## Description of the task:
Each entry has to be printed again exactly.

## Records:
^^^^^^^^^^^^^^^^
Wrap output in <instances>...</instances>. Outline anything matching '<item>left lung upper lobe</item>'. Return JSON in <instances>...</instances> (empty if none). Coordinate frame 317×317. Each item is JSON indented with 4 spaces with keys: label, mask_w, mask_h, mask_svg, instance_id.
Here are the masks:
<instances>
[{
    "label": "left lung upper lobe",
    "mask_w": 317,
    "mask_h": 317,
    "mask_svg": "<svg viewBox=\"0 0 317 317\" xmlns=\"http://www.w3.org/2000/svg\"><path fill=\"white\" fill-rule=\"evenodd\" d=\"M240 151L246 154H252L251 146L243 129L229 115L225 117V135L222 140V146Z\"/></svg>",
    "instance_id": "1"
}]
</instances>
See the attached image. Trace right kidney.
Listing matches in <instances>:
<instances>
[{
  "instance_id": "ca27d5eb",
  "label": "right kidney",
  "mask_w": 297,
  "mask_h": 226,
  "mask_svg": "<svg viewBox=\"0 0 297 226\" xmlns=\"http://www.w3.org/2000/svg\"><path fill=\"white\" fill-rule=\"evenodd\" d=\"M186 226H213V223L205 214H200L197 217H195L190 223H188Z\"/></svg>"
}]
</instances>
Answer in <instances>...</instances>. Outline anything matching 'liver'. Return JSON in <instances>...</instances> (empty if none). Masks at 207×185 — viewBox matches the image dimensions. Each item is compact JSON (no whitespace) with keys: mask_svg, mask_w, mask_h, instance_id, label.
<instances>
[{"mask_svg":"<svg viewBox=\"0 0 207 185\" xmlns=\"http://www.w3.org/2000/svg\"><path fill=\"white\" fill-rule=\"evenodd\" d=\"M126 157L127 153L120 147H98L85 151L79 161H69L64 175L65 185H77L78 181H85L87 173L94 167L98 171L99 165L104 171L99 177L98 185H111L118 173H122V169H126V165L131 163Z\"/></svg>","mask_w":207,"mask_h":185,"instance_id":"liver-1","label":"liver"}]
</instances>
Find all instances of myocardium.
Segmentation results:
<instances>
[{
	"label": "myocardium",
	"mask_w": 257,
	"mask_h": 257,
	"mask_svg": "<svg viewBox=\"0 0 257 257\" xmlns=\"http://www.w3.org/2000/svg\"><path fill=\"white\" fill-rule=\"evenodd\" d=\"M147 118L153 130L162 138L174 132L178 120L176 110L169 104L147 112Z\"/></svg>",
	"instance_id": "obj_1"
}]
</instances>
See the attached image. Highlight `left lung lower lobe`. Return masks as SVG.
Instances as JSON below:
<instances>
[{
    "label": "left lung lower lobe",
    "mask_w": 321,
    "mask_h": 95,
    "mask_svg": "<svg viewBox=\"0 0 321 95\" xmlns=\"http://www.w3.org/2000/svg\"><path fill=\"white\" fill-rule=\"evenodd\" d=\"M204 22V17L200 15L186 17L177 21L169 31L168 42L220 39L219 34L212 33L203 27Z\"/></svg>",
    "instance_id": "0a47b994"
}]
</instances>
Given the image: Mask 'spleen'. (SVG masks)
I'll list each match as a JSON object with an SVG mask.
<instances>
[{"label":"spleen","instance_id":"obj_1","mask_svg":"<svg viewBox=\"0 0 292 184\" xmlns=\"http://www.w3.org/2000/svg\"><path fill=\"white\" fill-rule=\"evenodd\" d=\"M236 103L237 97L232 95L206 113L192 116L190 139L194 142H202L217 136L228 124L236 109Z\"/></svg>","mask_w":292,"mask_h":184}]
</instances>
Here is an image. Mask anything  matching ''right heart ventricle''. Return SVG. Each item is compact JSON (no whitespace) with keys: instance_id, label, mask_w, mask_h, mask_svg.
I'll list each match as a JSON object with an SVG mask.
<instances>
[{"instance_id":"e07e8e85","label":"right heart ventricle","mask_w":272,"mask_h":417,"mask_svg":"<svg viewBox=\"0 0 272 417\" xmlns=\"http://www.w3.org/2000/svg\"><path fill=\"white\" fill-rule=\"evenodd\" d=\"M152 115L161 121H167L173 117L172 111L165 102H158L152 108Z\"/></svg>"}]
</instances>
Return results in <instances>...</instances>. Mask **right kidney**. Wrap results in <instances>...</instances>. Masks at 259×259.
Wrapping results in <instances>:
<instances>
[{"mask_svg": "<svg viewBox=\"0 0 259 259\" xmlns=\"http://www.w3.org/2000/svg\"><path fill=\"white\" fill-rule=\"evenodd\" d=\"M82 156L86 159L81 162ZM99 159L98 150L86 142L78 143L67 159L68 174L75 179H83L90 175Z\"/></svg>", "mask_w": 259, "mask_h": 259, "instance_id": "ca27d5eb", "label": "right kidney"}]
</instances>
^^^^^^^^^^^^^^^^
## Solution for this exercise:
Wrap output in <instances>...</instances>. Outline anything matching '<item>left lung upper lobe</item>'. Return JSON in <instances>...</instances> (empty if none). Coordinate frame 317×317. Each item is JSON indented with 4 spaces with keys: label, mask_w, mask_h, mask_svg, instance_id.
Here are the masks:
<instances>
[{
    "label": "left lung upper lobe",
    "mask_w": 317,
    "mask_h": 317,
    "mask_svg": "<svg viewBox=\"0 0 317 317\" xmlns=\"http://www.w3.org/2000/svg\"><path fill=\"white\" fill-rule=\"evenodd\" d=\"M240 151L246 154H252L251 146L243 129L229 115L225 117V135L222 140V146Z\"/></svg>",
    "instance_id": "1"
}]
</instances>
See the attached image. Trace right kidney.
Listing matches in <instances>:
<instances>
[{
  "instance_id": "ca27d5eb",
  "label": "right kidney",
  "mask_w": 297,
  "mask_h": 226,
  "mask_svg": "<svg viewBox=\"0 0 297 226\" xmlns=\"http://www.w3.org/2000/svg\"><path fill=\"white\" fill-rule=\"evenodd\" d=\"M186 226H213V223L205 214H200L197 217H195L190 223H188Z\"/></svg>"
}]
</instances>
Answer in <instances>...</instances>. Outline anything matching 'liver'. Return JSON in <instances>...</instances> (empty if none). Masks at 207×185 — viewBox matches the image dimensions. Each item is compact JSON (no whitespace) with keys: mask_svg, mask_w, mask_h, instance_id, label.
<instances>
[{"mask_svg":"<svg viewBox=\"0 0 207 185\" xmlns=\"http://www.w3.org/2000/svg\"><path fill=\"white\" fill-rule=\"evenodd\" d=\"M126 157L127 153L120 147H98L85 151L79 161H69L64 175L65 185H77L78 181H85L87 173L94 167L98 171L99 165L104 171L99 177L98 185H111L118 173H122V169H126V165L131 163Z\"/></svg>","mask_w":207,"mask_h":185,"instance_id":"liver-1","label":"liver"}]
</instances>
Find all instances of myocardium.
Segmentation results:
<instances>
[{
	"label": "myocardium",
	"mask_w": 257,
	"mask_h": 257,
	"mask_svg": "<svg viewBox=\"0 0 257 257\" xmlns=\"http://www.w3.org/2000/svg\"><path fill=\"white\" fill-rule=\"evenodd\" d=\"M147 118L153 130L162 138L174 132L178 120L176 110L169 104L147 112Z\"/></svg>",
	"instance_id": "obj_1"
}]
</instances>
See the attached image. Highlight `left lung lower lobe`. Return masks as SVG.
Instances as JSON below:
<instances>
[{
    "label": "left lung lower lobe",
    "mask_w": 321,
    "mask_h": 95,
    "mask_svg": "<svg viewBox=\"0 0 321 95\" xmlns=\"http://www.w3.org/2000/svg\"><path fill=\"white\" fill-rule=\"evenodd\" d=\"M204 22V17L200 15L186 17L177 21L169 31L168 42L220 39L219 34L212 33L203 27Z\"/></svg>",
    "instance_id": "0a47b994"
}]
</instances>
Given the image: Mask 'spleen'. (SVG masks)
I'll list each match as a JSON object with an SVG mask.
<instances>
[{"label":"spleen","instance_id":"obj_1","mask_svg":"<svg viewBox=\"0 0 292 184\" xmlns=\"http://www.w3.org/2000/svg\"><path fill=\"white\" fill-rule=\"evenodd\" d=\"M236 103L237 97L232 95L206 113L192 116L190 139L194 142H202L217 136L228 124L236 109Z\"/></svg>","mask_w":292,"mask_h":184}]
</instances>
Here is an image. Mask anything  matching ''right heart ventricle''. Return SVG. Each item is compact JSON (no whitespace) with keys: instance_id, label, mask_w, mask_h, mask_svg.
I'll list each match as a JSON object with an SVG mask.
<instances>
[{"instance_id":"e07e8e85","label":"right heart ventricle","mask_w":272,"mask_h":417,"mask_svg":"<svg viewBox=\"0 0 272 417\" xmlns=\"http://www.w3.org/2000/svg\"><path fill=\"white\" fill-rule=\"evenodd\" d=\"M152 115L161 121H167L173 117L172 111L165 102H158L152 108Z\"/></svg>"}]
</instances>
Return results in <instances>...</instances>. Mask **right kidney**. Wrap results in <instances>...</instances>. Masks at 259×259.
Wrapping results in <instances>:
<instances>
[{"mask_svg": "<svg viewBox=\"0 0 259 259\" xmlns=\"http://www.w3.org/2000/svg\"><path fill=\"white\" fill-rule=\"evenodd\" d=\"M82 156L86 159L81 162ZM99 159L98 150L86 142L78 143L67 159L68 174L75 179H83L90 175Z\"/></svg>", "mask_w": 259, "mask_h": 259, "instance_id": "ca27d5eb", "label": "right kidney"}]
</instances>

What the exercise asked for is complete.